Which might or might not mean, of course, that Griffin was the attacker. One thing was sure: if he was, as of Tuesday night (Wednesday morning, really) he had still been in San Francisco. Which gave them a hot rather than a cold trail to follow, which in turn meant he wasn’t going to remain a dead skip for much longer. But could Ballard find him before Kearny’s deadline, now only thirty-six hours away?
The phone rang.
Switch gears. And files. Virginia Pressler and Kenny Hemovich.
But it wasn’t. It was the manager of the Union gas station calling back on Tim Ryan.
“I thought I remembered my kid saying that he was down there until after two, putting new plugs and points in his car, and turning the brake drums. Tuesday night, it was. It was slow after midnight, and Tim was helping him. Hell of a mechanic, that Tim...”
Two of his original six possibles left. Kenneth Hemovich. And Charles M. Griffin. One or the other. Or neither? Dammit, had to be one of them. Or else he was right back to Wednesday morning, trying to convince Kearny that Bart actually had been attacked.
The phone again.

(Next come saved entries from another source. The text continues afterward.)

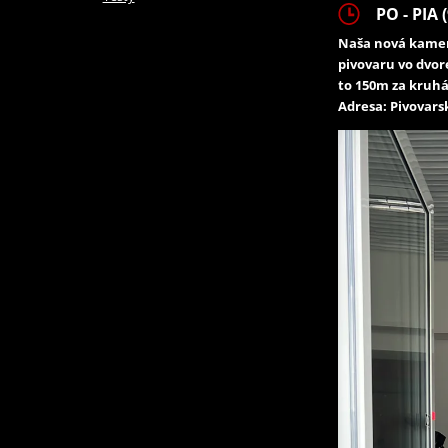
PO - PIA (
Naša nová kamen
pivovaru vo dvor
to 150m za kruhá
Adresa: Pivovarsk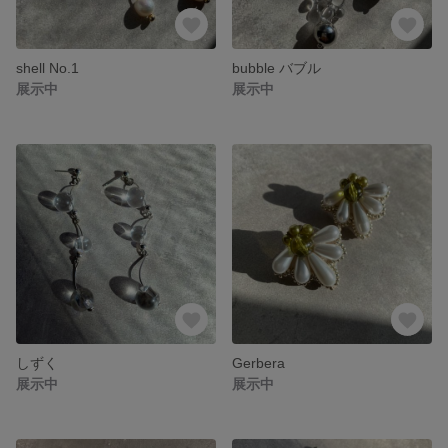
shell No.1
bubble バブル
展示中
展示中
しずく
Gerbera
展示中
展示中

This time it was Hemovich. Ballard heard the click of Kearny picking up just behind him. Hemovich sounded nineteen on the phone: halting, unsure, his voice tending to slide into a higher register as he talked. In the background, Virginia Pressler, coaching. What the hell did a woman with three kids, one of them eleven, want with a nineteen-year-old punk for a lover?
Vitality. Virility. Old man Pressler hadn’t looked like much of a sexual giant. Or just the kid’s youth, maybe?
“Ah... I understand from, ah, Mrs. Pressler that you claim my, ah, insurance is being canceled.”